Two months after the Virginia High School League announced its Phase 3 regulations for athletics, Lynchburg City Schools has allowed area programs to begin operating under those guidelines as well.
Under LCS’ new plan, athletes must still complete the process of screening on arrival to school, wear masks when indoors or not actively practicing, and stay 10 feet apart on football fields and in gymnasiums. But teams can now practice with just one ball, as opposed to a ball only being shared between two individuals, and groups (known as “pods” to which athletes are assigned each day) have been increased from 5-to-10 people to 25 individuals.
The new guidelines replace an awkward step LCS implemented after the VHSL announced its Phase 3 guidelines Aug. 3, known as a modified, or enhanced, Phase 2 — which left city coaches wondering when they’d be able to move ahead.
The new regulations have not been posted to Lynchburg City Schools’ “Guidelines for Reopening Sports/Activities” document online, which details to the public measures that must be taken by athletes and coaches under division protocol to limit the spread of COVID-19.
The state’s Phase 3 guidelines allow for more fluid practices, the next step of return to some degree of normalcy, and the hope high school sports may begin by their chosen start dates.
At E.C. Glass, coach DJ Best’s boys basketball team can now practice with one basketball, rather than one ball being shared only between two individuals. Five players can get on the court for offensive drills. But Best still isn’t able to teach defensive skills to his players because social distancing measures won’t allow it.

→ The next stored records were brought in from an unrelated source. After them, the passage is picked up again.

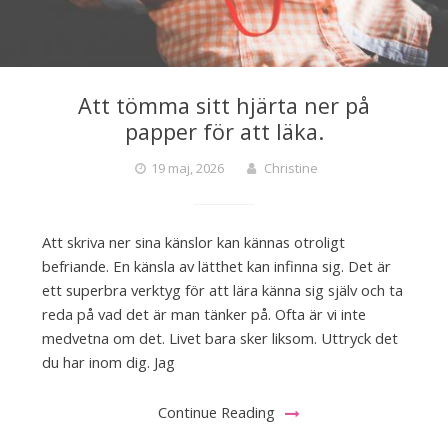
Att tömma sitt hjärta ner på
papper för att läka.
19 maj, 2026
Christine
Att skriva ner sina känslor kan kännas otroligt
befriande. En känsla av lätthet kan infinna sig. Det är
ett superbra verktyg för att lära känna sig själv och ta
reda på vad det är man tänker på. Ofta är vi inte
medvetna om det. Livet bara sker liksom. Uttryck det
du har inom dig. Jag
Continue Reading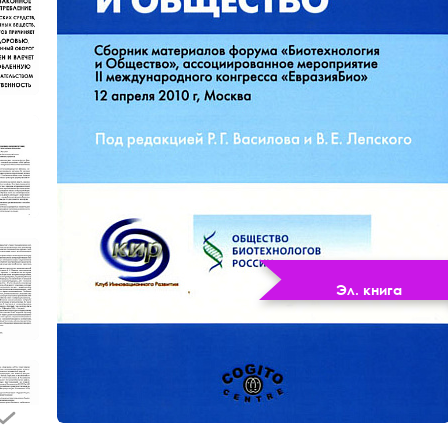
Эл. книга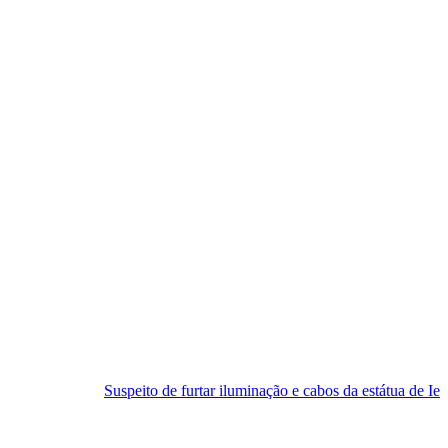
Suspeito de furtar iluminação e cabos da estátua de Iemanjá é preso em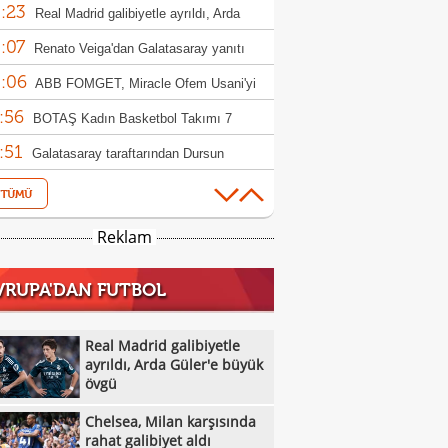
:23
amak iyiydi"
Real Madrid galibiyetle ayrıldı, Arda
:07
r'e büyük övgü
Renato Veiga'dan Galatasaray yanıtı
:06
ABB FOMGET, Miracle Ofem Usani'yi
:56
osuna kattı
BOTAŞ Kadın Basketbol Takımı 7
:51
sfer yaptı
Galatasaray taraftarından Dursun
:46
k'e transfer tepkisi!
Yunus Akgün: "5. şampiyonluğa emin
:45
larla yürüyeceğiz"
7 gollü maçta Antalyaspor,
Reklam
:41
örengücü'nü yıktı
Fenerbahçe arsaVev, Şampiyonlar Ligi'ne
VRUPA'DAN FUTBOL
:38
 etti!
İsmail Köybaşı: "Bugün buraya kalbimi
:28
düm"
U17 Kız Millilerden Mısır karşısında net
Real Madrid galibiyetle
:16
biyet
ayrıldı, Arda Güler'e büyük
Kırmızı kart sonrası Okan Buruk'tan olay
övgü
:58
ket
Galatasaray evinde Villarreal'e mağlup
Chelsea, Milan karşısında
:51
Fatih Tekke'den Salah, Saviolo ve
rahat galibiyet aldı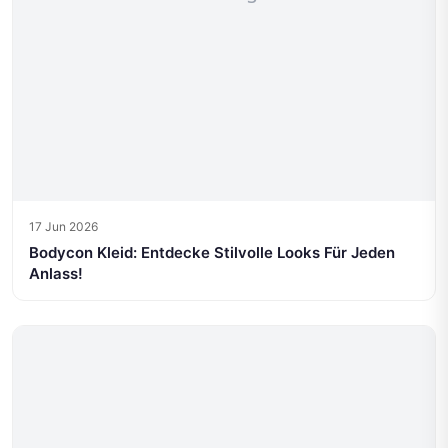
17 Jun 2026
Bodycon Kleid: Entdecke Stilvolle Looks Für Jeden
Anlass!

For a program that prides itself on press defense, traps and turnovers, that’s a major hinderance. And the Hilltoppers boys basketball team lost 11 players from last year’s squad, so teaching the fundamentals to basically an entire new group is essential from a coaching standpoint.
“We can run certain different drills,” Best said, “but you think, come Nov. 7, we’ve got 30 days before the first day of tryouts. I don’t even know how my people look playing defense.”
Tryouts, followed by official basketball practices, begin Dec. 7. Across the state, the season starts Dec. 21. That’s when Seminole District games begin, marking an abbreviated 14-game regular season that will not feature any out-of-district opponents.
So yes, there are concerns that while teams focus on conditioning, weight lifting and a few socially-distanced drills, time is ticking away to pick up the basics. That’s especially true with a young team like Glass, which will showcase a squad mostly comprised of players up from the JV level.
“If we get lucky and dance,” Best said of the state tournament in the VHSL’s uber-talented Class 4, “it’s very promising for our future.
“We can shoot it. I just need them to [practice shooting] contested shots.”
Across town at Heritage High, Brad Bradley’s football players can now lift weights inside two days a week, rather than just one. Players must wear a mask when spotting others and when not lifting. On the field, the Pioneers still can’t hand off the ball to running backs, hindering a squad that always seems to have one of the best backs in the area. Rather than every receiver bringing their own ball and sharing it only with the quarterback, one ball is now used with five receivers.
Bradley describes the guidelines as “having to go from zero to 60” once games begin. That point is salient when it comes to winter sports like basketball, indoor track, swimming and diving, and wrestling.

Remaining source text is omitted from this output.